Le plus célèbre opposant au président Vladimir Poutine, l'ex-oligarche Mikhaïl Khodorkovski, doit tenir ce dimanche à Berlin une première prestation publique très attendue, après sa libération surprise vendredi du camp de Russie où il était détenu depuis dix ans.

Après avoir retrouvé samedi son fils aîné Pavel, 28 ans, puis ses parents Marina et Boris, dans la capitale allemande où il a été transféré en secret à sa sortie de prison, l'ex-première fortune de Russie doit donner une conférence de presse en début d'après-midi (7h00 heure de Montréal).

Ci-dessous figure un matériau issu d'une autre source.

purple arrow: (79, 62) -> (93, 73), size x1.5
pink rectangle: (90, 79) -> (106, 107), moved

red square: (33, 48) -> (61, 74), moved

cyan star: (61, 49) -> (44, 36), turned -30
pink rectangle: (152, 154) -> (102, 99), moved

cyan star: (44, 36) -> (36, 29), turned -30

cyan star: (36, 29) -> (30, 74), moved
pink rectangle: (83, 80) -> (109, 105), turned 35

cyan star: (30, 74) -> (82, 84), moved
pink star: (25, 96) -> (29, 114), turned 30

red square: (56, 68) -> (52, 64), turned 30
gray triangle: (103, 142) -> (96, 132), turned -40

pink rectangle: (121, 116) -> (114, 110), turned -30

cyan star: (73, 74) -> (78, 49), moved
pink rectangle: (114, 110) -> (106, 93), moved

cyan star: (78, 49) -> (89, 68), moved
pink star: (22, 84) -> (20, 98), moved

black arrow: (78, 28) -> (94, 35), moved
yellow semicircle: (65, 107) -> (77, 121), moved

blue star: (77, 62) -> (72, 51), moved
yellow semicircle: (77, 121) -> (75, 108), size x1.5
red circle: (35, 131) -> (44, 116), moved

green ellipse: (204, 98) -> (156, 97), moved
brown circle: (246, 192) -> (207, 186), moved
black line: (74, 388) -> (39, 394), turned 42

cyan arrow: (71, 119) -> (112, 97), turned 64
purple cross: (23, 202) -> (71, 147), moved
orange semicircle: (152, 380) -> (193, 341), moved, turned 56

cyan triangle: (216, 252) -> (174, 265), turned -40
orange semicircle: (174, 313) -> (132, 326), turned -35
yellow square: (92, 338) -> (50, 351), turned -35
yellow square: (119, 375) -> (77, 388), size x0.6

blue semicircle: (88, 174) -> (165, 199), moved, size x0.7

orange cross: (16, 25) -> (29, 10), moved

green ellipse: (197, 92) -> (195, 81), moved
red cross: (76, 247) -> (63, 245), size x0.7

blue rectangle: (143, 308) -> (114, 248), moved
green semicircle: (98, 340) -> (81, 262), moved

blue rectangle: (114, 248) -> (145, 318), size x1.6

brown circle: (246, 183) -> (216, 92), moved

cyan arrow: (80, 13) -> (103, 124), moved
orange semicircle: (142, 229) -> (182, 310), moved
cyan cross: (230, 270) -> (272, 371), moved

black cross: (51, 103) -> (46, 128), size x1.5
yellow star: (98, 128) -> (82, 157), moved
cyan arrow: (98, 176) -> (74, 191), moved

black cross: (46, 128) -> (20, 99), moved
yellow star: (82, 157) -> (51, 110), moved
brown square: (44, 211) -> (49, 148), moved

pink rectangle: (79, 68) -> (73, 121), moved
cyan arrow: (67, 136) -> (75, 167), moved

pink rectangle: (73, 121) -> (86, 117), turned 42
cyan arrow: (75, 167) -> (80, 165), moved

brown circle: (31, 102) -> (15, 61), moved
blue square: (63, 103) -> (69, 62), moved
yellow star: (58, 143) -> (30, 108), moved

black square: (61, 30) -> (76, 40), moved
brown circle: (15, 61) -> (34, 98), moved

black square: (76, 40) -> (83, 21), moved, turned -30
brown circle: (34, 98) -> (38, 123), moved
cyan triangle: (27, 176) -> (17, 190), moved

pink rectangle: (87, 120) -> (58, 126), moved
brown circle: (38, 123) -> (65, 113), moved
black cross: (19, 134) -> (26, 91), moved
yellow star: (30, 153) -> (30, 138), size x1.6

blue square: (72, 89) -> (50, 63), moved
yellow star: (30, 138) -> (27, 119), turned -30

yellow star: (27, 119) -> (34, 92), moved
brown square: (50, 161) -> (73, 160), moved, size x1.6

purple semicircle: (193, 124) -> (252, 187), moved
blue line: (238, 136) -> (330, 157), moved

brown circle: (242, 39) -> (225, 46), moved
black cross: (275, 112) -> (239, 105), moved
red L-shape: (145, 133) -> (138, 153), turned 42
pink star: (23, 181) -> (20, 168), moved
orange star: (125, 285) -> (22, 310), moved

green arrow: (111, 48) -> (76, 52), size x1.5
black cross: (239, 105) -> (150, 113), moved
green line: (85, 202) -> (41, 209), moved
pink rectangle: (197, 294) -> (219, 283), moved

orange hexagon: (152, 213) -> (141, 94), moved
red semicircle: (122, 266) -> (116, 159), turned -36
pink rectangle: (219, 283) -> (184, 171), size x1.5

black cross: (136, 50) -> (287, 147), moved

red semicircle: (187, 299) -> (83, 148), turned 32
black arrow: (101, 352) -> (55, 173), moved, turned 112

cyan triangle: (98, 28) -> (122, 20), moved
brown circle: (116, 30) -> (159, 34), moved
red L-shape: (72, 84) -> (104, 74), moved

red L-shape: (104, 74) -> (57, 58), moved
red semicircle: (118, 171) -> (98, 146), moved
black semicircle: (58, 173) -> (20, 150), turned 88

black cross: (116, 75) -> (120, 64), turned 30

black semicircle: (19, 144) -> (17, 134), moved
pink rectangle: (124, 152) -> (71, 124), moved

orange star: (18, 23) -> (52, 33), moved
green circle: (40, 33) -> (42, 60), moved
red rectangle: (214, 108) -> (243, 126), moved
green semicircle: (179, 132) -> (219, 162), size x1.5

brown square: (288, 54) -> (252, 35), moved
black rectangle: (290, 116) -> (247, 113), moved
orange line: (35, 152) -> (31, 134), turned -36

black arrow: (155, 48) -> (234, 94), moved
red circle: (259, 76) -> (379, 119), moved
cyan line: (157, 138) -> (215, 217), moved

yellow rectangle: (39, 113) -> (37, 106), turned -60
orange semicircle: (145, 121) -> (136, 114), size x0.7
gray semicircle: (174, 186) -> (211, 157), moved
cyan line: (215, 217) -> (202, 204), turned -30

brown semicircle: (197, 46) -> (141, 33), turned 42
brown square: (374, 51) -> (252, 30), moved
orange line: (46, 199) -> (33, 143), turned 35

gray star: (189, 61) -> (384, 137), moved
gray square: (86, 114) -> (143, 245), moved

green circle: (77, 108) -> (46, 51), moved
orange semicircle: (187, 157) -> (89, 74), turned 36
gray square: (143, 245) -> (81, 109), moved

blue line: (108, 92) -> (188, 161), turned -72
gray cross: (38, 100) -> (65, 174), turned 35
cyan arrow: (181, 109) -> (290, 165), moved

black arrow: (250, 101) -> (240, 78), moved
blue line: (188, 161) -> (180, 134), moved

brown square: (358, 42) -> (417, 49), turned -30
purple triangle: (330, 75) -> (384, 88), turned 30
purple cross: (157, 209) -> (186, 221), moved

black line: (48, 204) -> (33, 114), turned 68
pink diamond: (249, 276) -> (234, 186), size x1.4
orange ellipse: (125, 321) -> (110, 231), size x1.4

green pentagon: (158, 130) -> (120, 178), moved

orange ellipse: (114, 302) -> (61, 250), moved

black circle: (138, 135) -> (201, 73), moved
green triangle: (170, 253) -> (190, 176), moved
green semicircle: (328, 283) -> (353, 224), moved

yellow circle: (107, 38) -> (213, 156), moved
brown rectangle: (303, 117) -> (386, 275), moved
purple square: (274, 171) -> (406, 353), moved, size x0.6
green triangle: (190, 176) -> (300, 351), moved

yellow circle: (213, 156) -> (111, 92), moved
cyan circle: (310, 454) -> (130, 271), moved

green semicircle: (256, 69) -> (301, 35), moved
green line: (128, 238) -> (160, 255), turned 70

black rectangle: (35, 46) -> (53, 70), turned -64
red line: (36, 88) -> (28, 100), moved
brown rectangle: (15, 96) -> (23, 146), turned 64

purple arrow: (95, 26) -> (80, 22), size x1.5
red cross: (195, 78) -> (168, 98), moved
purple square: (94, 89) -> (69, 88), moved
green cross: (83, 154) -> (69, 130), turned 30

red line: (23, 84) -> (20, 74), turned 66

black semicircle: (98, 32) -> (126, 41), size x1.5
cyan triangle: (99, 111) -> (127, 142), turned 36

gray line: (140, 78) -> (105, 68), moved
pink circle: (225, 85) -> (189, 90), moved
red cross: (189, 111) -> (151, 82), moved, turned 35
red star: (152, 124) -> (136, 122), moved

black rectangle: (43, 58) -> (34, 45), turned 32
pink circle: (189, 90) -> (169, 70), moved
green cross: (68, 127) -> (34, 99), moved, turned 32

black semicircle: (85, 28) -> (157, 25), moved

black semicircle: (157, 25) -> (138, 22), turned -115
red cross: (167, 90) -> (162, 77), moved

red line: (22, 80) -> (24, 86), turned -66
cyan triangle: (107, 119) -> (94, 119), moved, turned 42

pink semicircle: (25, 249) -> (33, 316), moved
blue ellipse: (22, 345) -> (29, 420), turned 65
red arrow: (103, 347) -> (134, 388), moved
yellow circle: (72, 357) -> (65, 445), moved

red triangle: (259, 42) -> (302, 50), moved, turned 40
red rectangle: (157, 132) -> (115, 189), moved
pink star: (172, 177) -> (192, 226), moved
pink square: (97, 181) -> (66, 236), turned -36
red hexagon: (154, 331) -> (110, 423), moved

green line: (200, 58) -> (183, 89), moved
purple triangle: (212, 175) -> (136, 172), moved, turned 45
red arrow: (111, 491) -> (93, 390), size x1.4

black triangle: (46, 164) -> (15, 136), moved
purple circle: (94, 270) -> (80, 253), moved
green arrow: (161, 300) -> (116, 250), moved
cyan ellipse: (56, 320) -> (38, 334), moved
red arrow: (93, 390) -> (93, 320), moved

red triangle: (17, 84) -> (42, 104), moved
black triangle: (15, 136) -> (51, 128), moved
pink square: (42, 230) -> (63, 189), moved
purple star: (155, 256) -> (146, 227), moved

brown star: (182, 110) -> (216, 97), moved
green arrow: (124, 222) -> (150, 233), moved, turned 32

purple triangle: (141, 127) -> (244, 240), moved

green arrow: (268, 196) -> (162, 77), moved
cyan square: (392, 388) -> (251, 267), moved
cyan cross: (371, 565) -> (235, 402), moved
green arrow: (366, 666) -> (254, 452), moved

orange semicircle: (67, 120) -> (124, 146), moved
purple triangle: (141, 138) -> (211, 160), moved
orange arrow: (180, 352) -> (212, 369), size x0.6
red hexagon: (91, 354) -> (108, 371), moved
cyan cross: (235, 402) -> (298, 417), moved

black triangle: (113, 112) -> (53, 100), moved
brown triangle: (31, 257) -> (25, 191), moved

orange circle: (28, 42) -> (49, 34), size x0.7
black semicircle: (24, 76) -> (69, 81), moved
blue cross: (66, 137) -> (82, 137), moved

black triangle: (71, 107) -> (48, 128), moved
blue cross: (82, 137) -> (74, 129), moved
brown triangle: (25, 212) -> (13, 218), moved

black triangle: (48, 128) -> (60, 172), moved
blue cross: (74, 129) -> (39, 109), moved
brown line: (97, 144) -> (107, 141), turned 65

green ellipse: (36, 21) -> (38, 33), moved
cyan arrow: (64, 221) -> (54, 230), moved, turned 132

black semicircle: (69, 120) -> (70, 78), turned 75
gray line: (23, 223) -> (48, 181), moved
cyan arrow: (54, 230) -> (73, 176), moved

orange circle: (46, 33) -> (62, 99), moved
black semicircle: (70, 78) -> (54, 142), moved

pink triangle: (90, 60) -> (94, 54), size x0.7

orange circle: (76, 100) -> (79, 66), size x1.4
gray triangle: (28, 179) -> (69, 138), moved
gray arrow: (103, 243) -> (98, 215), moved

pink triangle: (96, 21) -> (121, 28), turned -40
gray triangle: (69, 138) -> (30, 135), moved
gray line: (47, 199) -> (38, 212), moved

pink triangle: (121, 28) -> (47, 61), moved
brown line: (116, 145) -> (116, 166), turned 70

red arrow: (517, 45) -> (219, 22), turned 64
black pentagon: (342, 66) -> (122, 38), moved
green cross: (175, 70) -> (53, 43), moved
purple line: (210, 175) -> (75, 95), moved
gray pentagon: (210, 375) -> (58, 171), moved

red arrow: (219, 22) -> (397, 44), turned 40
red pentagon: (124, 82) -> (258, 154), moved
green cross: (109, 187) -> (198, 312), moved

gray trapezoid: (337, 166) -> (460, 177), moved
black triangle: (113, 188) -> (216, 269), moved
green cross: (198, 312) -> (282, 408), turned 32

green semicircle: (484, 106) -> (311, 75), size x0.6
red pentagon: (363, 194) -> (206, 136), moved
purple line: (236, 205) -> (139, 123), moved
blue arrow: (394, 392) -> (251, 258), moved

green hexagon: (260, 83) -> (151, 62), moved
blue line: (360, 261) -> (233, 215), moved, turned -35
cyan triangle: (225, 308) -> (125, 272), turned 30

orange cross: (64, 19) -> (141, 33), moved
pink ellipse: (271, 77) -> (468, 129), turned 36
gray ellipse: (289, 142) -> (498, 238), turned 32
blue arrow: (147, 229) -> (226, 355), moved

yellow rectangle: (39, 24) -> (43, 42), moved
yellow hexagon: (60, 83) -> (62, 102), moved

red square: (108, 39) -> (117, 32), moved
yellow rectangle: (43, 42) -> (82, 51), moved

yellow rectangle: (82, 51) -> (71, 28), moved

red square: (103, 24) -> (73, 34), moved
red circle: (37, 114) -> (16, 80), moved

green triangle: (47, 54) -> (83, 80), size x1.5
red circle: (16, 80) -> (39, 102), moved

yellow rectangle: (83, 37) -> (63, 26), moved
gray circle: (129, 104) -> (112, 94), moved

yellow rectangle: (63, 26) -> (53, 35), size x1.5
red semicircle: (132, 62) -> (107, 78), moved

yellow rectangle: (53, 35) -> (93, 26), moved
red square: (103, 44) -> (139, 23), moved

Il a choisi pour cela un lieu hautement symbolique, un musée consacré au Mur de Berlin, près de Check Point Charlie, mythique point de passage entre l'ouest et l'est de la ville à l'époque du rideau de fer.

Son avenir est désormais au coeur de toutes les spéculations. Samedi la presse allemande le voyait s'installant à Londres, en Suisse ou en Israël.

La députée écologiste allemande Marieluise Beck, une amie de longue date qui a pu s'entretenir plus d'une heure avec lui samedi après-midi, s'est bornée à dire qu'un retour en Russie n'était «pas à l'ordre du jour».

Mais Mme Beck a immédiatement ajouté que l'ancien magnat du pétrole «décidera du bon moment, le plus approprié, pour parler de son avenir».

L'ancien magnat du pétrole avait été gracié par le Président Poutine, qui semble vouloir redresser son image auprès de l'occident, à quelques semaines de Jeux olympiques d'hiver de Sotchi.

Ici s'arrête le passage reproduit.